Breaking the Chains of Silence: Speaking Out About PTSD and Stigma


PTSD is a serious mental health condition that can lead to depression and substance abuse. However, it’s not as simple as being triggered by something in the past and then feeling stressed or depressed. PTSD is caused by trauma, which can be anything from a scary situation to sexual assault or war. The symptoms of PTSD include flashbacks, nightmares and avoidance of situations that are reminders of the traumatic event—all of which make it difficult for someone with PTSD to live their life like they used to before they experienced trauma.

PTSD is a misunderstood condition.

PTSD is a misunderstood condition. Many people believe that those who suffer from PTSD are crazy or weak, but nothing could be further from the truth. In fact, it’s quite the opposite: PTSD sufferers are strong individuals who have been through something traumatic and continue to face daily challenges as they work toward recovery.

In order to help others understand what you’re going through and why you need support–not judgment–it’s important to share your story with them directly so they can see how their words and actions affect you. If someone has said something hurtful about your experiences with mental health issues, try asking questions rather than arguing back at first; this will give them time to reflect on their own attitudes toward mental health problems before jumping into an argument that won’t solve anything anyway!

What is PTSD?

PTSD is an anxiety disorder that can occur after a traumatic event. It can be triggered by events such as natural disasters, physical or sexual assault, warfare, or other violent situations.

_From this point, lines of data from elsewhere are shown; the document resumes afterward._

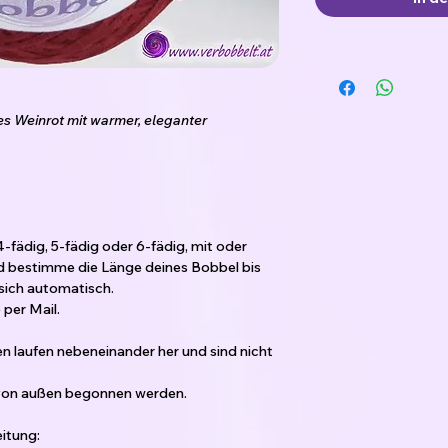
les Weinrot mit warmer, eleganter
4-fädig, 5-fädig oder 6-fädig, mit oder
d bestimme die Länge deines Bobbel bis
sich automatisch.
per Mail.
den laufen nebeneinander her und sind nicht
 von außen begonnen werden.
itung:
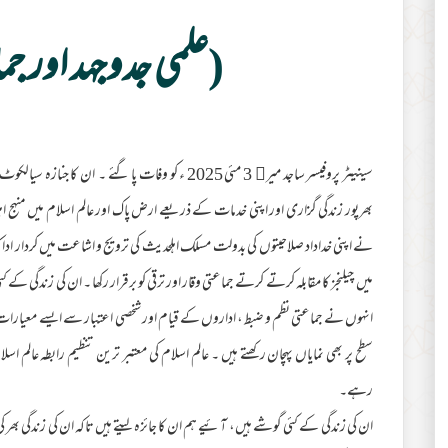
(علمی جدوجہد اور ج
سینیٹر پروفیسر ساجد میر﷫ 3 مئی 2025 ء کو وفات پا گئ
بھرپور زندگی گزاری اور اپنی خدمات کے ذریعے ارض پاک اور عالم اسلام میں منہج اہ
نے اپنی خداداد صلاحیتوں کی بدولت مسلک اہلحدیث کی ترویج و اشاعت میں کردار ادا 
میں چیلنجز کا مقابلہ کرتے کرتے جماعتی وقار اور ترقی کو برقرار رکھا ۔ ان کی زندگی
انہوں نے جماعتی نظم و ضبط ، اداروں کے قیام اور شخصی اعتبار سے ایسے معیارات قائم
سطح پر بھی نمایاں پہچان رکھتے ہیں ۔ عالم اسلام کی معتبر ترین تنظیم رابطہ عالم اس
رہے۔
ان کی زندگی کے کئی گوشے ہیں، آئیے ہم ان کا جائزہ لیتے ہیں تاکہ ان کی زندگی بھر کی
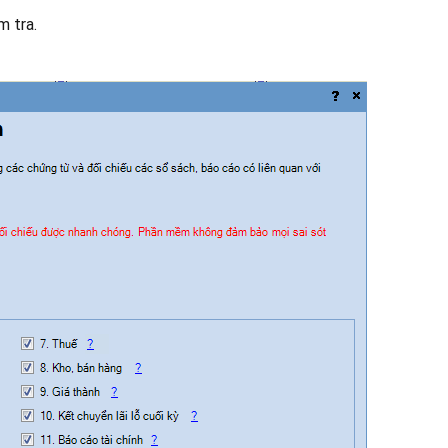
m tra.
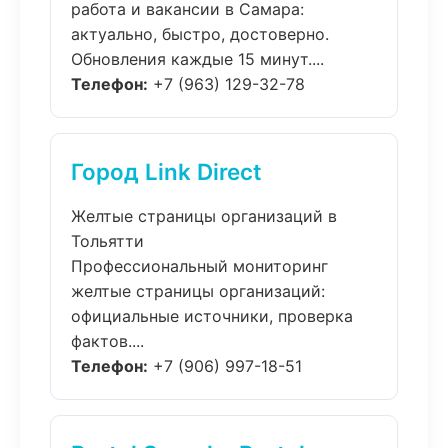
работа и вакансии в Самара:
актуально, быстро, достоверно.
Обновления каждые 15 минут....
Телефон:
+7 (963) 129-32-78
Город Link Direct
Желтые страницы организаций в
Тольятти
Профессиональный мониторинг
желтые страницы организаций:
официальные источники, проверка
фактов....
Телефон:
+7 (906) 997-18-51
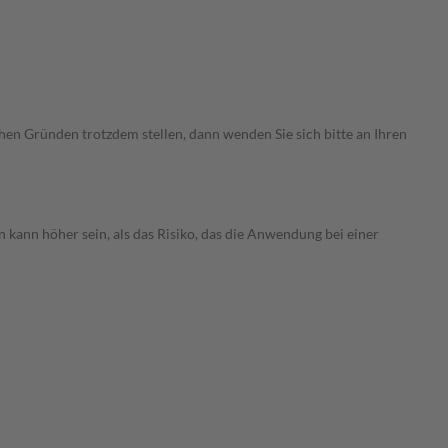
chen Gründen trotzdem stellen, dann wenden Sie sich bitte an Ihren
 kann höher sein, als das Risiko, das die Anwendung bei einer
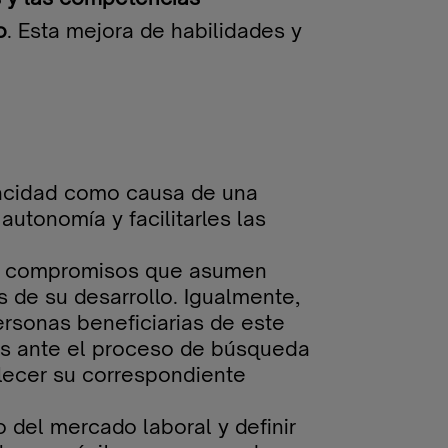
o
. Esta mejora de habilidades y
pacidad como causa de una
tonomía y facilitarles las
 los compromisos que asumen
 de su desarrollo. Igualmente,
personas beneficiarias de este
des ante el proceso de búsqueda
ablecer su correspondiente
 del mercado laboral y definir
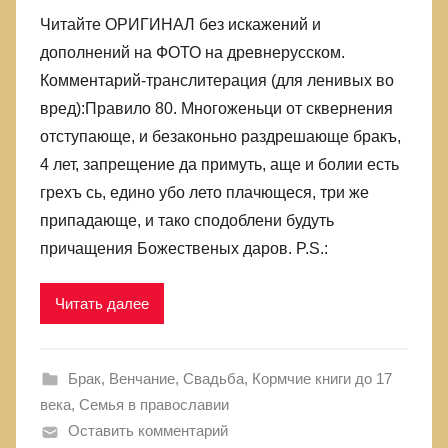
Читайте ОРИГИНАЛ без искажений и
дополнений на ФОТО на древнерусском.
Комментарий-транслитерация (для ленивых во
вред):Правило 80. Многоженьци от сквернения
отступающе, и безаконьно раздрешающе бракъ,
4 лет, запрещение да примуть, аще и болии есть
грехъ сь, едино убо лето плачющеся, три же
припадающе, и тако сподоблени будуть
причащения Божественых даров. P.S.:
Читать далее
Брак, Венчание, Свадьба
,
Кормчие книги до 17
века
,
Семья в православии
Оставить комментарий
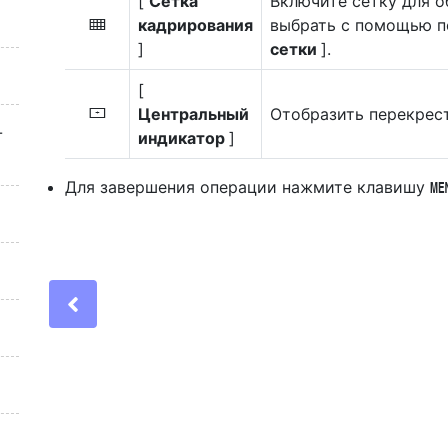
[
Сетка
Включите сетку для 
кадрирования
выбрать с помощью п
b
]
сетки
].
[
Центральный
Отобразить перекрест
F
-
индикатор
]
Для завершения операции нажмите клавишу
Previous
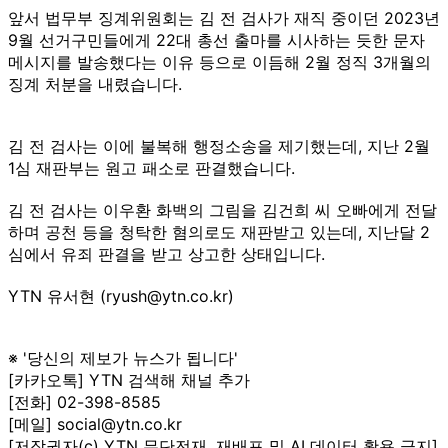
앞서 법무부 징계위원회는 김 전 검사가 재직 중이던 2023년
9월 선거구민들에게 22대 총선 출마를 시사하는 듯한 문자
메시지를 발송했다는 이유 등으로 이듬해 2월 정직 3개월의
징계 처분을 내렸습니다.
김 전 검사는 이에 불복해 행정소송을 제기했는데, 지난 2월
1심 재판부는 원고 패소로 판결했습니다.
김 전 검사는 이우환 화백의 그림을 김건희 씨 오빠에게 전달
하며 공천 등을 청탁한 혐의로도 재판받고 있는데, 지난달 2
심에서 유죄 판결을 받고 상고한 상태입니다.
YTN 유서현 (ryush@ytn.co.kr)
※ '당신의 제보가 뉴스가 됩니다'
[카카오톡] YTN 검색해 채널 추가
[전화] 02-398-8585
[메일] social@ytn.co.kr
[저작권자(c) YTN 무단전재, 재배포 및 AI 데이터 활용 금지]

The brain’s reaction to these experiences is normal and healthy: it helps you cope with the event by storing it away so that you’re able to function again. However, if these memories become too intense for the brain to process over time (for example because of repeated flashbacks), then they stay stuck in your mind and begin affecting other parts of your life–causing flashbacks when there aren’t any reminders around or nightmares when sleeping at night.

Symptoms include avoidance of things associated with the trauma; flashbacks; nightmares; trouble sleeping; irritability or outbursts of anger

Who gets PTSD?

Anyone can get PTSD, including:

  • People who have experienced a traumatic event. This includes victims of crime, sexual assault, natural disasters and war veterans.
  • People who have been exposed to a traumatic event (but did not directly experience it). For example, survivors of domestic violence may develop symptoms of PTSD after hearing about another person’s experience with domestic violence or watching news reports about it on TV.

Why do people get PTSD?

People with PTSD have experienced a traumatic event that caused them to feel fear, helplessness or horror. This can be a single event or multiple events. People who have been in combat, for example, may develop PTSD following their service because of the trauma they experienced during that time period.

People who have experienced sexual assault may develop PTSD as a result of what happened to them and how it affected their lives going forward. People who witness violence as part of their job duties might also develop PTSD if they experience enough stressors due to those experiences (i.e., seeing someone get shot).

What is stigma and who experiences it?

Stigma is a mark of disgrace associated with a particular circumstance, quality or person. It can be attached to mental illness, physical disability and sexuality. Stigma can lead to discrimination and exclusion. Internalized stigma is when people who experience stigma feel shame about their own identity because they believe society’s negative attitudes about them are true.

When we perceive ourselves as being different from others in some way – whether it’s because of our race or gender identity – we may experience prejudice based on those differences. When this happens on a large scale within a community or society at large (like racism), it’s known as systemic discrimination; when it happens within smaller groups (like sexism), it’s called institutionalized sexism; when it happens within one person’s mind (like internalized homophobia), we call it internalized homophobia

Breaking the Chains of Silence, Speaking Out About PTSD and Stigma

You may be reading this and thinking, “I don’t have PTSD.” You might be wondering why I am talking about it, or what it even is. Or maybe you are experiencing symptoms of PTSD but don’t know how to talk about them with others in your life. It’s okay if any of these things are true for you–there are many people who feel that way!

PTSD (post-traumatic stress disorder) is a serious medical condition that affects all kinds of people from all walks of life–men, women and children; young adults; veterans from overseas wars; first responders who respond to traumatic situations like car accidents or fires; caregivers who take care of elderly relatives with dementia…the list goes on! PTSD can affect anyone at any time during their lives–even if they’ve never been through anything traumatic before! It doesn’t matter where someone grew up or how much money they make; everyone has an equal right to live without fear or guilt because no one chooses how their brain works after experiencing trauma (and no one should ever feel guilty about having feelings).


We hope that by reading this article, you’ve learned more about PTSD and the stigma surrounding it. We also hope that it has helped you feel empowered to break the chains of silence and speak out about your own experiences with the condition.